Si la branche s’est investie dans la formation des personnes qui entrent dans ses rangs pour un premier emploi afin d’améliorer leur employabilité, elle s’attache aujourd’hui à favoriser le parcours de ceux qui veulent y rester. Parmi les pistes, l’élargissement de tous les diplômes reconnus à l’extérieur. Si par le passé, un seul CQP faisait référence, la Snarr a fait habiliter un CAP de production et des services en restauration. De quoi ouvrir un certain nombre d’emplois en restauration et valider du même coup, les acquis obtenus dans les enseignes de restauration rapide. En 2022, un nouveau diplôme intermédiaire devrait voir le jour, baptisé « Responsable opérationnel de restauration rapide » ; il sera préparé en un semestre.

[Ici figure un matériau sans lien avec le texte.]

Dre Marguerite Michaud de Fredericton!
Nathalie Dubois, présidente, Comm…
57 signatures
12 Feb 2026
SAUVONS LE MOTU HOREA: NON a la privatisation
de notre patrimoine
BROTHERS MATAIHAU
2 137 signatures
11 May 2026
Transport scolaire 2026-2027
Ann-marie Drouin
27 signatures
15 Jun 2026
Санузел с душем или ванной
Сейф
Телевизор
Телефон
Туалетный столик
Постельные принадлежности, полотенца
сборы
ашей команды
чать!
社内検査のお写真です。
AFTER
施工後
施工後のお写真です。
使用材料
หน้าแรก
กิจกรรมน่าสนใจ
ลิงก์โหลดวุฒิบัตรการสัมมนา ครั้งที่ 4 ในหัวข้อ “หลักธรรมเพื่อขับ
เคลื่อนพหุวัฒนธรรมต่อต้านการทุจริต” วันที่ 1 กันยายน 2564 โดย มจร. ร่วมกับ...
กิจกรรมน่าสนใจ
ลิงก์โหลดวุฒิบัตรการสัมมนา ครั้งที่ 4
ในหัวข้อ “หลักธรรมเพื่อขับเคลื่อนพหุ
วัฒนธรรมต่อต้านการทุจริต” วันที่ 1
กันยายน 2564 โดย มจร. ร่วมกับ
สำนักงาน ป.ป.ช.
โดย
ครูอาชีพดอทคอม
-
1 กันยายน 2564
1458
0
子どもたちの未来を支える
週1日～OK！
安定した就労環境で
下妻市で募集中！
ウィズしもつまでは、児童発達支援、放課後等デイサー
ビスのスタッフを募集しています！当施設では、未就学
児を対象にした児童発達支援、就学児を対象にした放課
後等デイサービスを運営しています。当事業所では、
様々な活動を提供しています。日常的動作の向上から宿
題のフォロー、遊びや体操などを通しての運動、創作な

Si le syndicat insiste sur sa volonté d’être toujours moteur de l’insertion par l’emploi avec un effort continu de modernisation et d’amélioration des conditions de travail, de la formation, de l’intégration (une campagne pour favoriser l’alternance est au programme 2022) et de la mise en avant des carrières, il a aussi insisté sur ses engagements sociétaux et ses axes de contribution pour répondre aux défis du 21e siècle. A commencer par sa forte présence dans  les territoires et au cœur du modèle agricole français, son accessibilité avec des repas variés à prix abordables mais aussi son fort pouvoir d’innovation notamment dans les nouveaux parcours clients. Sans oublier son investissement sur le volet environnemental. Sur ce dernier point, rappelons que si la profession a été mise au pied du mur sur un certain nombre de sujets (tri 5 flux, retrait des emballages plastiques, mise en place du réemploi), elle a su reprendre l’initiative et innover.